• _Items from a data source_
□ □ □ □ □ □ □

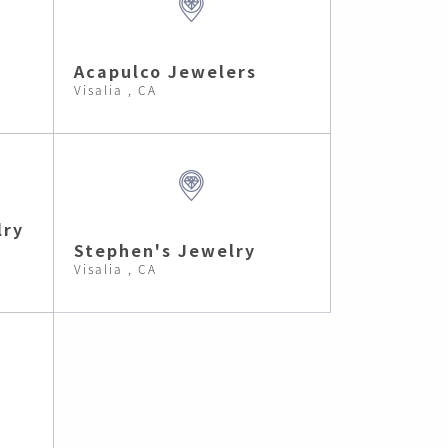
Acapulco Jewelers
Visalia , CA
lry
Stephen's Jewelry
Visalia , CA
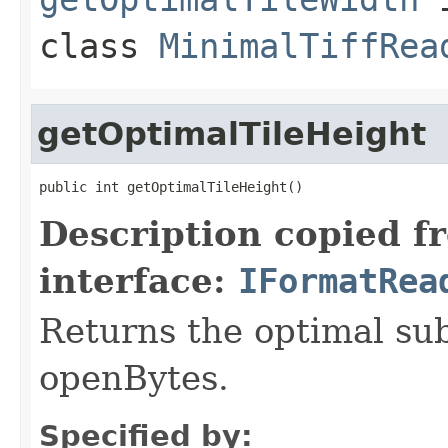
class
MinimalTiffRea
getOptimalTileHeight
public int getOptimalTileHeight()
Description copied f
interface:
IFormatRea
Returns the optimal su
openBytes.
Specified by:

□ □ □ □ □ □ □

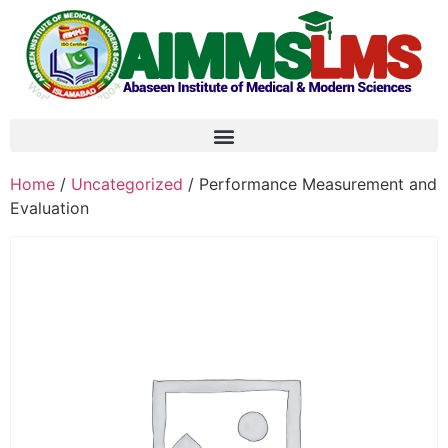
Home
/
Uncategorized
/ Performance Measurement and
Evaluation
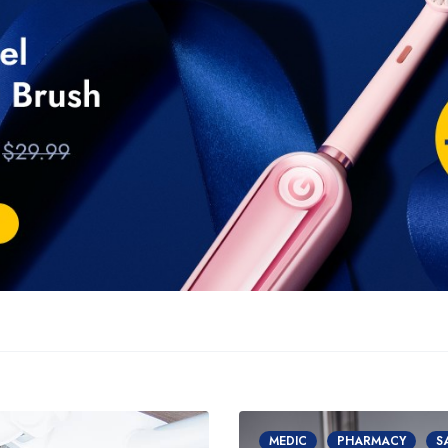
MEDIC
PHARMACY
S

□ □ □ □ □ □ □

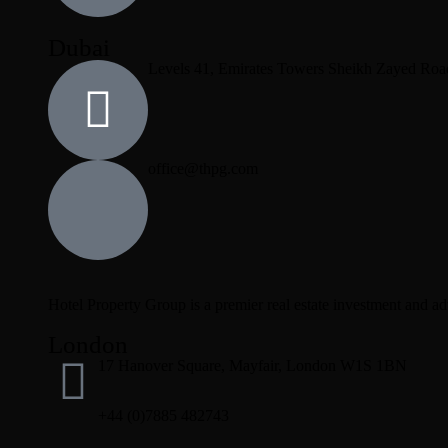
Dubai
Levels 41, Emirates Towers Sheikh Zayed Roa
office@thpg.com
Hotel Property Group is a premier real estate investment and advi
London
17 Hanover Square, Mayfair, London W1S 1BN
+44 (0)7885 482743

□ □ □ □ □ □ □

• _Work task_
The answer must consist of every line from the entries that holds the string "getOptimalTileHeight".

• _Exercise output_
getOptimalTileHeight
public int getOptimalTileHeight()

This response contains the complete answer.